Newlywed Cara Sampson moved her 10-year-old daughter from Georgia to Sullivan, Mo., last August, bought a foreclosed home that needed major work and continued to work on her undergraduate degree. To say she was a little strapped for time would be an understatement.

However, the flexibility of online classes offered at the University of Missouri–St. Louis helped Sampson stay on track to graduate with bachelor’s degrees in criminology and criminal justice and sociology and a minor certificate in trauma studies.

The Department of Criminology and Criminal Justice at UMSL offers all of their undergraduate courses online, which makes it possible to earn a bachelor’s degree completely online.

“When I first looked at schools, the idea that UMSL’s Department of Criminology and Criminal Justice program was ranked fourth in the nation by U.S. News and World Report is what hooked me,” she said. “But because of my life and schedule when I first moved here, if not for the opportunity to take four online classes last semester, I wouldn’t have been able to go full time.”

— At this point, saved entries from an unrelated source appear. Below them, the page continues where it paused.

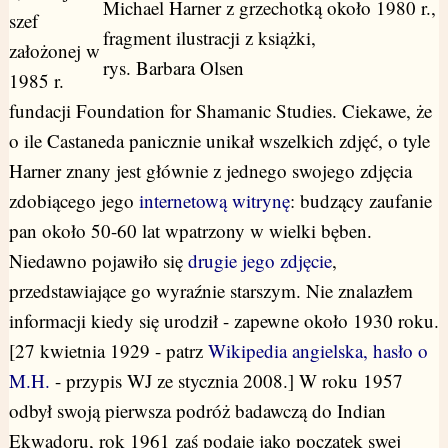
Michael Harner z grzechotką około 1980 r.,
szef
fragment ilustracji z książki,
założonej w
rys. Barbara Olsen
1985 r.
fundacji Foundation for Shamanic Studies. Ciekawe, że
o ile Castaneda panicznie unikał wszelkich zdjęć, o tyle
Harner znany jest głównie z jednego swojego zdjęcia
zdobiącego jego
internetową witrynę
: budzący zaufanie
pan około 50-60 lat wpatrzony w wielki bęben.
Niedawno pojawiło się
drugie jego zdjęcie
,
przedstawiające go wyraźnie starszym. Nie znalazłem
informacji kiedy się urodził - zapewne około 1930 roku.
[27 kwietnia 1929 - patrz
Wikipedia angielska, hasło o
M.H.
- przypis WJ ze stycznia 2008.]
W roku 1957
odbył swoją pierwsza podróż badawczą do Indian
Ekwadoru, rok 1961 zaś podaje jako początek swej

The department has been offering online courses for a number of years, said Finn-Aage Esbensen, the E. Desmond Lee Endowed Professor of Youth Crime and Violence and department chair.

“We realized several years ago that we needed to offer online courses to serve our students, stay competitive and boost enrollment,” Esbensen said.

Since 2009, the department has more than tripled both their course offerings and enrollment in online courses.

“We started developing courses,” he said. “We began offering undergraduate courses and steadily increasing the offerings each semester.

“Our faculty really enjoy online as a different mode of delivery, but work hard to ensure the online experience is the same or similar to the classroom experience and not watered down in anyway.”

It’s working. Online courses continue to be popular and new ones are added each semester.

“All of our online classes fill up, usually before our on-campus classes, so there is a demand,” Esbensen said.

Sampson, who hopes to complete her undergraduate degree in May 2015, said she plans to continue alternating with both online and on-campus courses.

“I like the flexibility online gives me, and with my schedule I need that,” she said. “But I also like the opportunity to become part of the campus and interact with others, and that’s what on-campus classes provide.”

Once she earns her degree, Sampson plans to enroll in UMSL’s master’s degree program in psychology. She’d like to work in a prison or correctional faculty as a counselor.